“All things in moderation, including moderation.” – Oscar Wilde
The lake game involves teams of high schoolers racing around a lake lugging a case of beers and chugging them at various waypoints. There are rules that differentiate a kid puking on his own or as part of his team. This is a tradition that has gone on perhaps forever in this Danish town. The last time, the drunk kids got up to some shenanigans while taking public transportation home (a police officer was handcuffed to a railing). The teachers in the school discuss imposing a zero-tolerance policy concerning alcohol. The atmosphere in the room is not conducive to the idea. No one makes an argument for alcohol, but there is some disbelief that the policy could ever be successfully enforced. What is going on here? If something is indefensible, why does everyone keep doing it?

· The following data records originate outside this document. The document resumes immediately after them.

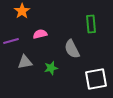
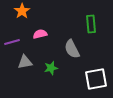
purple line: moved 1 px right, 1 px down
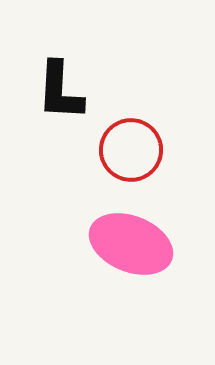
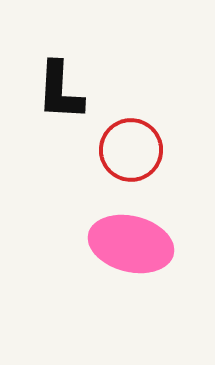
pink ellipse: rotated 8 degrees counterclockwise
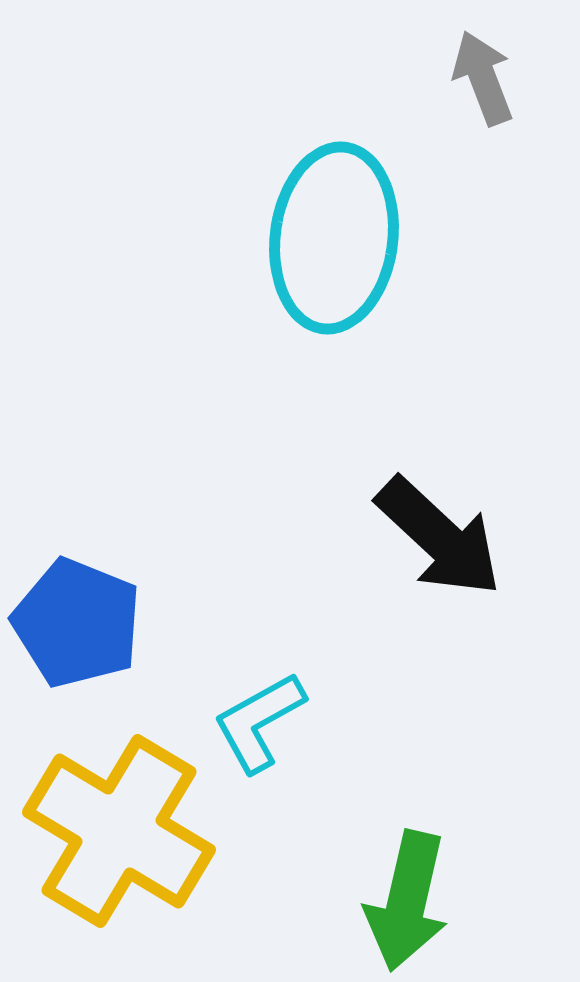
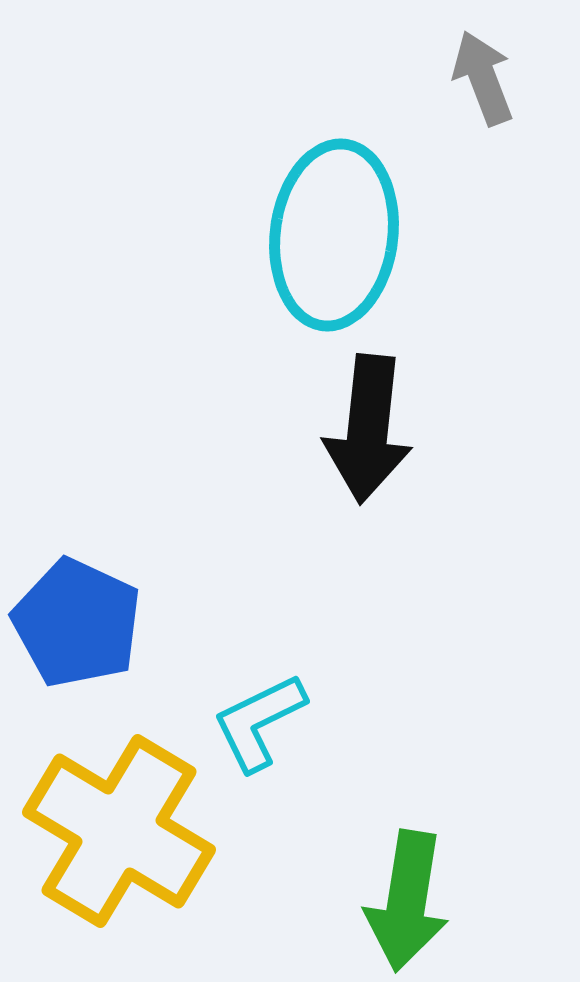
cyan ellipse: moved 3 px up
black arrow: moved 71 px left, 108 px up; rotated 53 degrees clockwise
blue pentagon: rotated 3 degrees clockwise
cyan L-shape: rotated 3 degrees clockwise
green arrow: rotated 4 degrees counterclockwise
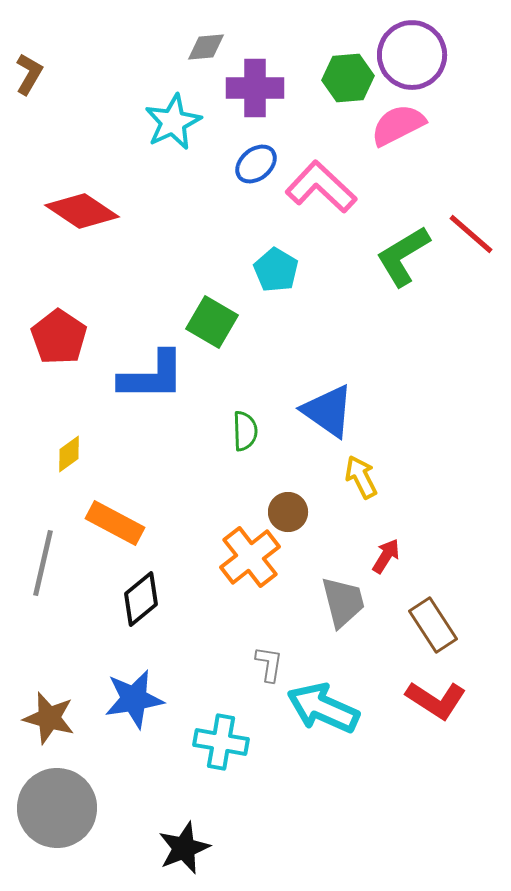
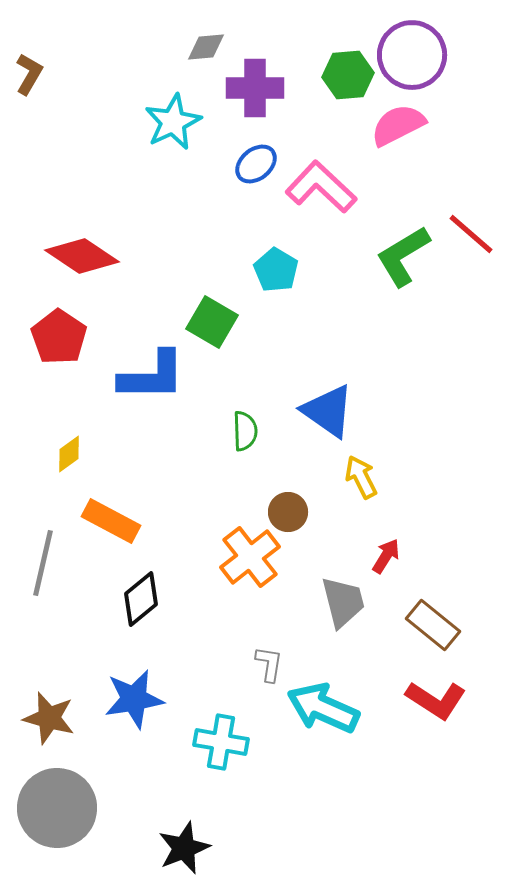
green hexagon: moved 3 px up
red diamond: moved 45 px down
orange rectangle: moved 4 px left, 2 px up
brown rectangle: rotated 18 degrees counterclockwise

The movie goes about making this argument. Four of the male teachers meet for dinner. They are all in different stages in their life but something seems to be missing. More than the others, Martin (played by Mads Mikkelsen) seems to be in a rut with his teaching and his marriage. The psychology professor brings up a Norwegian philosopher that posited human beings have a deficit of body alcohol content of about 0.5, which would be about two glasses of wine. An idea is hatched to conduct an experiment, what would happen if each man kept his body alcohol content at 0.5 and stopped at 8pm to avoid the next day’s hangover. This is how Ernest Hemingway worked one observes.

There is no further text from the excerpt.